GPT-3 has demonstrated that large autoregressive language models can be used for few-shot predictions, and this class of models is generally trained with decoder-only architecture and a standard left-to-right language modelling objective on a large text corpus where the objective is to predict the next token, taking into account the previous tokens. Not just GPT-3, the previous versions, GPT and GPT-2, too, utilised a decoder only architecture.
The original Transformer model is made of both encoder and decoder, where each forms a separate stack. This architecture fits well with its primary application – machine translation. The authors of the 2017 paper showed that most competitive neural sequence transduction models have an encoder-decoder structure, where the encoder maps the input sequence of symbol representations to a sequence of continuous representations, after which the decoder stack generates an output sequence of symbols one element at a time. The model is autoregressive at each step, meaning it consumes the previously generated symbols as additional input when generating the next. Transformers, while following this overall architecture, use stacked self-attention and fully connected, point-wise layers for encoder and decoder.

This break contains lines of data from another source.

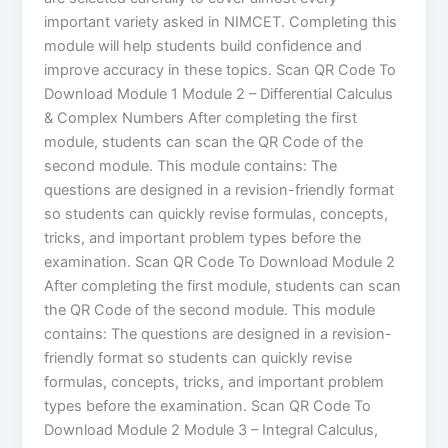
important variety asked in NIMCET. Completing this
module will help students build confidence and
improve accuracy in these topics. Scan QR Code To
Download Module 1 Module 2 – Differential Calculus
& Complex Numbers After completing the first
module, students can scan the QR Code of the
second module. This module contains: The
questions are designed in a revision-friendly format
so students can quickly revise formulas, concepts,
tricks, and important problem types before the
examination. Scan QR Code To Download Module 2
After completing the first module, students can scan
the QR Code of the second module. This module
contains: The questions are designed in a revision-
friendly format so students can quickly revise
formulas, concepts, tricks, and important problem
types before the examination. Scan QR Code To
Download Module 2 Module 3 – Integral Calculus,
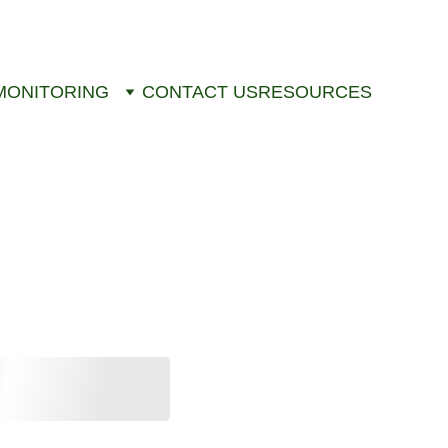
MONITORING
CONTACT US
RESOURCES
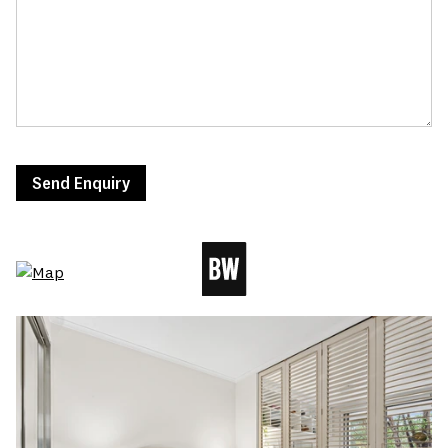
Send Enquiry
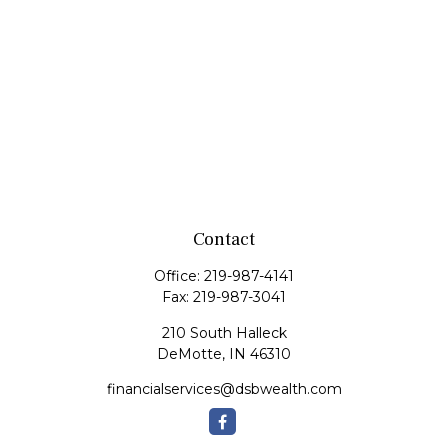
Contact
Office:
219-987-4141
Fax:
219-987-3041
210 South Halleck
DeMotte,
IN
46310
financialservices@dsbwealth.com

The newly attention mechanism introduced in Transformer meant that a user no longer needs to encode the full source sentence into a fixed-length vector. Instead, the decoder ‘attends’ to different parts of the source sentence at each step of output generation. The model learns what to attend to based on the input sentence and what it has output so far.

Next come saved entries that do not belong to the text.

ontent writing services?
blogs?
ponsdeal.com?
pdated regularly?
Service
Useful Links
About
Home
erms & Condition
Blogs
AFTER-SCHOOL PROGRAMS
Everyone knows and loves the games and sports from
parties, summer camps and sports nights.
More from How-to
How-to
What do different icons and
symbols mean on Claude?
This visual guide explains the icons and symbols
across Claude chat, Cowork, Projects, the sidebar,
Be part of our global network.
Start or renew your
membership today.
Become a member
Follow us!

Subsequently, researchers from Google Brain published a paper titled – Generating Wikipedia by Summarising Long Sequences. The study proposed another arrangement of transformer blocks for language modelling. This model omitted the encoder block. For this research, the team introduced a new decoder-only sequence transduction model for the abstractive stage. They demonstrated that the model is capable of handling very long input-output examples. This model outperformed traditional encoder-decoder architectures on long sequences, allowing the team to condition on many reference documents and generate coherent and informative Wikipedia articles.
What performs better
As discussed above, large pertained transformer language models exhibit zero-shot generalisation. However, the architectures and the pretraining objectives used across the different state of the art models differ significantly. In a paper titled ‘What Language Model Architecture and Pretraining Objective Work Best for Zero-Shot Generalization?’, the authors presented a large-scale evaluation of modelling choices and their impact on zero-shot generalisation. They focused on text-to-text models and experimented with three model architectures – causal decoder only, non-causal decoder only, and encoder-decoder model. These models were trained with two different pretraining objectives – autoregressive and masked language modelling and evaluated with and without multitasking prompted finetuning.

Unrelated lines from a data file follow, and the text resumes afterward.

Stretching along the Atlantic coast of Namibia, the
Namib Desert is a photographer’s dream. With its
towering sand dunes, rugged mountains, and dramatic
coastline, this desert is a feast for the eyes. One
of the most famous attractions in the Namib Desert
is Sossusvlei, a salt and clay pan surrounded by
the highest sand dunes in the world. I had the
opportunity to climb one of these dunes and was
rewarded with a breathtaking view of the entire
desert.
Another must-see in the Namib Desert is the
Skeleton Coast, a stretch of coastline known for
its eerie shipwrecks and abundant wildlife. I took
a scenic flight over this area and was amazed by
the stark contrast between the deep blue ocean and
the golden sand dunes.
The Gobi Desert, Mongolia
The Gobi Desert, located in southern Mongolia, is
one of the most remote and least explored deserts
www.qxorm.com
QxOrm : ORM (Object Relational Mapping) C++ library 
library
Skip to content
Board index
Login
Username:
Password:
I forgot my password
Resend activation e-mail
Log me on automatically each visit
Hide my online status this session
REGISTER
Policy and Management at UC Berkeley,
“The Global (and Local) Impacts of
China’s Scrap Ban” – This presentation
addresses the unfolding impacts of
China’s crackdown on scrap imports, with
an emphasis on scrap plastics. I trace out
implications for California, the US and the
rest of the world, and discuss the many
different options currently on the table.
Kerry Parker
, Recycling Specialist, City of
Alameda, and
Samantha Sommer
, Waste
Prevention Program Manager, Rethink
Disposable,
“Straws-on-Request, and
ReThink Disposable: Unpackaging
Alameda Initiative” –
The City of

Their experiment showed that causal decoder-only models that were trained on an autoregressive language modelling objective demonstrate the best zero-shot generalisation for purely unsupervised pretraining. They found that using autoregressive language modelling as a downstream task, a pretrained non-causal decoder model can be adapted to a performant generative causal decoder model. They also showed that the pretrained causal decoder model could be adapted to the non-causal decoder model.